WHAT THIS TASK INVOLVES
Return all the entries below exactly, except for the images they hold.

BEGIN

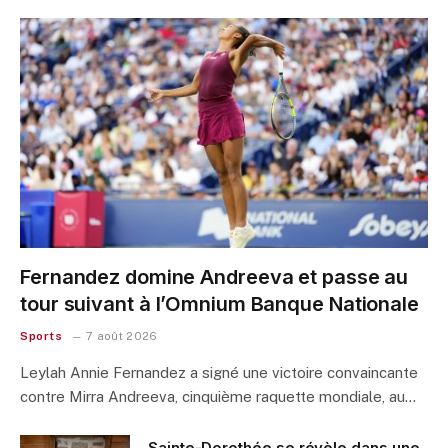
Fernandez domine Andreeva et passe au
tour suivant à l’Omnium Banque Nationale
Sports
7 août 2026
Leylah Annie Fernandez a signé une victoire convaincante
contre Mirra Andreeva, cinquième raquette mondiale, au…
Sainte-Dorothée se révèle dans une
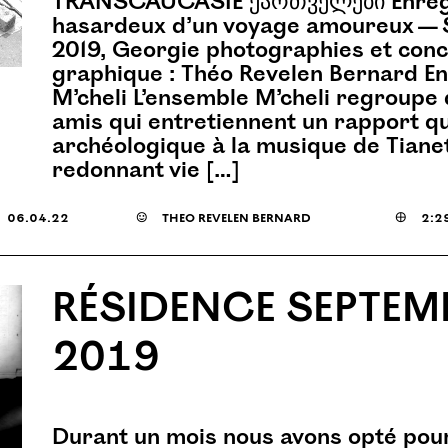
TRANSCAUCASIE ქართველები Enreg
hasardeux d’un voyage amoureux —
2019, Georgie photographies et conc
graphique : Théo Revelen Bernard E
M’cheli L’ensemble M’cheli regroupe 
amis qui entretiennent un rapport q
archéologique à la musique de Tianet
redonnant vie […]
06.04.22
☺
théo revelen bernard

2:2
RÉSIDENCE SEPTEM
2019
Durant un mois nous avons opté pou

END

EXERCISE OUTPUT
Fernandez domine Andreeva et passe au
tour suivant à l’Omnium Banque Nationale
Sports
7 août 2026
Leylah Annie Fernandez a signé une victoire convaincante
contre Mirra Andreeva, cinquième raquette mondiale, au…
Sainte-Dorothée se révèle dans une
TRANSCAUCASIE ქართველები Enreg
hasardeux d’un voyage amoureux —
2019, Georgie photographies et conc
graphique : Théo Revelen Bernard E
M’cheli L’ensemble M’cheli regroupe 
amis qui entretiennent un rapport q
archéologique à la musique de Tianet
redonnant vie […]
06.04.22
☺
théo revelen bernard

2:2
RÉSIDENCE SEPTEM
2019
Durant un mois nous avons opté pou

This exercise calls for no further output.